Las sólidas contribuciones de Brandin Podziemski, Moses Moody y Jonathan Kuminga (al menos hasta que sea canjeado) deberían ser lo suficientemente buenas para capear las inevitables ausencias que definen a la NBA moderna. El objetivo debería ser un lugar en los playoffs, y no a través del torneo play-in.
Si ponemos a un equipo de Warriors experimentado pero saludable en la olla a presión de los playoffs de la NBA, cualquier cosa puede pasar.
Es el plan de jubilación de los Dubs para 2025-26.
El jugador más importante para el éxito de los Warriors es, por supuesto, el lanzallamas humano Curry. A sus 37 años, parece estar envejeciendo al revés, lo cual es a la vez una maravilla de la ciencia deportiva moderna y una prueba de que se alimenta únicamente de las lágrimas de los entrenadores contrarios.
Pero incluso el chef sabe que se acerca su momento.
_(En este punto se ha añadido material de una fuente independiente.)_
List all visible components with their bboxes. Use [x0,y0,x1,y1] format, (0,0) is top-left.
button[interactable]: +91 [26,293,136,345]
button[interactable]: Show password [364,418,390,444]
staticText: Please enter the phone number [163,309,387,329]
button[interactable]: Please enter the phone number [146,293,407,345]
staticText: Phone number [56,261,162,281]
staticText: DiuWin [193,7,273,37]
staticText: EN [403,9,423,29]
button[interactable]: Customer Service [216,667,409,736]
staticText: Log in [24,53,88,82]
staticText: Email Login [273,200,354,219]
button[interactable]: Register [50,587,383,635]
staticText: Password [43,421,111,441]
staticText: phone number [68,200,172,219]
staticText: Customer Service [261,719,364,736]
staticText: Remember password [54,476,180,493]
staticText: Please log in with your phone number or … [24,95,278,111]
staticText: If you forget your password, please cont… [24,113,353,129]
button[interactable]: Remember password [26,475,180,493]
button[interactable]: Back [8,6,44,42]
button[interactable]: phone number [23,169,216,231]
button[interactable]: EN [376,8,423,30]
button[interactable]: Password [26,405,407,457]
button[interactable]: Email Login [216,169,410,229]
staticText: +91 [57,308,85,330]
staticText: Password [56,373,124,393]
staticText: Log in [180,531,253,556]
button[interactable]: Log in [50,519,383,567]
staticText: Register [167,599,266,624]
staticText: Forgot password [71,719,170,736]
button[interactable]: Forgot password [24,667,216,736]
Lo sintió claramente cuando se sentó en el banco cuando terminó la temporada de los Dubs en mayo pasado.
Espera que este sea un sentimiento único.
Al mismo tiempo, Curry comprende la fase actual de su carrera dado su inigualable horario de trabajo.
“Sé que no me quedan muchas temporadas”, dijo Curry el mes pasado.
Agregue al entrenador Steve Kerr dispuesto a trabajar en un contrato saliente, y los Warriors podrían estar buscando un nuevo camino a seguir dentro de un año de darle la bienvenida a Butler, lo que significa que el olor en el Chase Center es de desesperación.
O podrías reemplazarlo con el olor que alguna vez fue tan familiar a champán y cigarros.
¿Cuál es tu apuesta? ¿El Padre Tiempo o el mejor tirador que jamás haya existido?
Ambos son inevitables. Uno ganará esta temporada.